Since your example indicates that the state is seemingly being reset after the second operation, this makes me think that your elements have different keys and are each being assigned new state/contexts.
When using a KeyedOneInputStreamOperatorTestHarness
, you'll need to ensure that both of the elements that you are passing to the operator share the same key (as this is what enforces that both are evaluated by the same instance and can access the same state).
Consider the following example function that will simply count the number of records that flow through an operator and output it:
private class StatefulLengthCountFunction: KeyedProcessFunction<Int, String, Int>(){
private lateinit var count: ValueState<Int>
override fun open(parameters: Configuration) {
count = runtimeContext.getState(ValueStateDescriptor("count", Int::class.java))
}
override fun processElement(value: String, ctx: Context, out: Collector<Int>) {
var currentCount = count.value() ?: 0
count.update(++currentCount)
out.collect(currentCount)
}
}
And we'll use the following test to demonstrate that:
@Test
fun `test demonstrating stateful counting based on string size`(){
// Arrange
val harness = ProcessFunctionTestHarnesses.forKeyedProcessFunction(
StatefulLengthCountFunction(),
// Note the size of the string will dictate the key
{ value -> value.length },
TypeInformation.of(Int::class.java)
)
// Act (since all three elements share the same size, they'll go
// through the same operator and will share state
harness.processElement(StreamRecord("abc", 0))
harness.processElement(StreamRecord("def", 0))

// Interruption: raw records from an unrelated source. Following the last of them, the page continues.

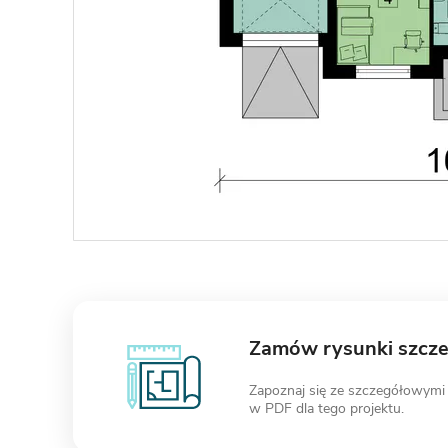
Zamów rysunki szcz
Zapoznaj się ze szczegółowymi
w PDF dla tego projektu.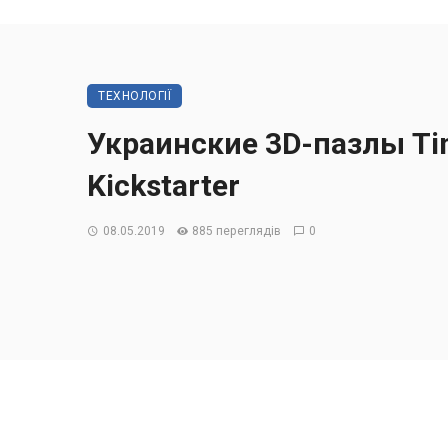
ТЕХНОЛОГІЇ
Украинские 3D-пазлы Tim
Kickstarter
08.05.2019
885 переглядів
0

harness.processElement(StreamRecord("ghi", 0))
// Assert
val output = harness.extractOutputValues().last()
assert(output == 3)
}
So if you expect the state to be reused by subsequent records, you'll want to ensure that those values share the same key. In the above example this was done by defining the KeySelector
to just use the length of the string in the TestHarness:
{ value -> value.length }
However, your milage/use-case may vary depending on the shape of your elements.